#### Required work:
Return, word for word, every entry in the listing below, but not its images.

#### Material for this exercise:
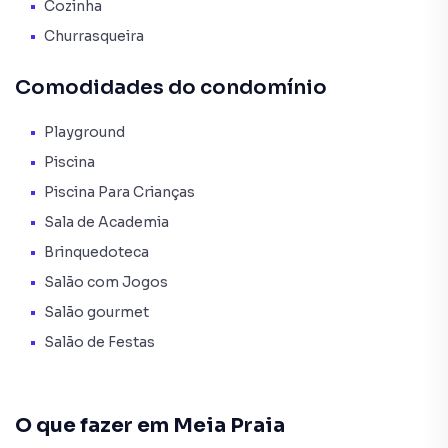
* Gás Individual.
Cozinha
Churrasqueira
O Empreendimento / Área de lazer:
* Piscina infantil;
Comodidades do condomínio
* Academia;
* Sala de jogos;
Playground
* Playground;
* Salão de festas;
Piscina
* Hall de entrada decorado e mobiliado;
Piscina Para Crianças
* Medidores de água, luz e gás individuais;
Sala de Academia
* Brinquedoteca;
Brinquedoteca
* Elevador;
* Espaço gourmet;
Salão com Jogos
* Interfone;
Salão gourmet
* Piscina adulto.
Salão de Festas
Forma de pagamento:
> Valor total: R$ 3.990.000,00
> Entrada + 07 reforços + saldo parcelado em até 100
O que fazer em
Meia Praia
vezes mensais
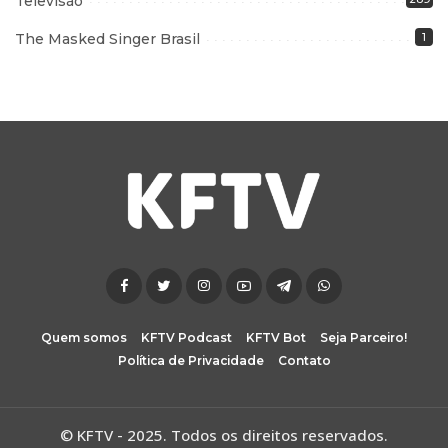
Televisão
The Masked Singer Brasil
1
Quem somos
KFTV Podcast
KFTV Bot
Seja Parceiro!
Política de Privacidade
Contato
© KFTV - 2025. Todos os direitos reservados.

#### Response to this task:
* Gás Individual.
Cozinha
Churrasqueira
O Empreendimento / Área de lazer:
* Piscina infantil;
Comodidades do condomínio
* Academia;
* Sala de jogos;
Playground
* Playground;
* Salão de festas;
Piscina
* Hall de entrada decorado e mobiliado;
Piscina Para Crianças
* Medidores de água, luz e gás individuais;
Sala de Academia
* Brinquedoteca;
Brinquedoteca
* Elevador;
* Espaço gourmet;
Salão com Jogos
* Interfone;
Salão gourmet
* Piscina adulto.
Salão de Festas
Forma de pagamento:
> Valor total: R$ 3.990.000,00
> Entrada + 07 reforços + saldo parcelado em até 100
O que fazer em
Meia Praia
vezes mensais
Televisão
The Masked Singer Brasil
1
Quem somos
KFTV Podcast
KFTV Bot
Seja Parceiro!
Política de Privacidade
Contato
© KFTV - 2025. Todos os direitos reservados.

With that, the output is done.